---------- Input data

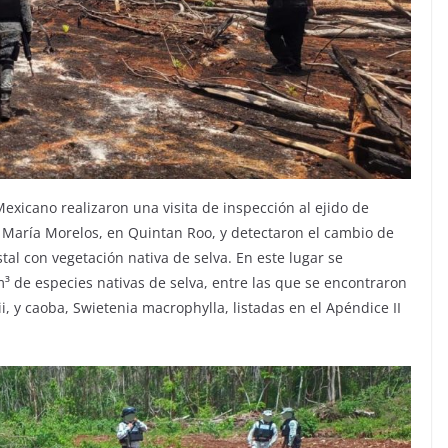
Mexicano realizaron una visita de inspección al ejido de
 María Morelos, en Quintan Roo, y detectaron el cambio de
tal con vegetación nativa de selva. En este lugar se
m³ de especies nativas de selva, entre las que se encontraron
, y caoba, Swietenia macrophylla, listadas en el Apéndice II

--------------------

Every line from the one containing "María Morelos, en" to the final line of the listing above should be set down exactly, with nothing added.

 María Morelos, en Quintan Roo, y detectaron el cambio de
tal con vegetación nativa de selva. En este lugar se
m³ de especies nativas de selva, entre las que se encontraron
, y caoba, Swietenia macrophylla, listadas en el Apéndice II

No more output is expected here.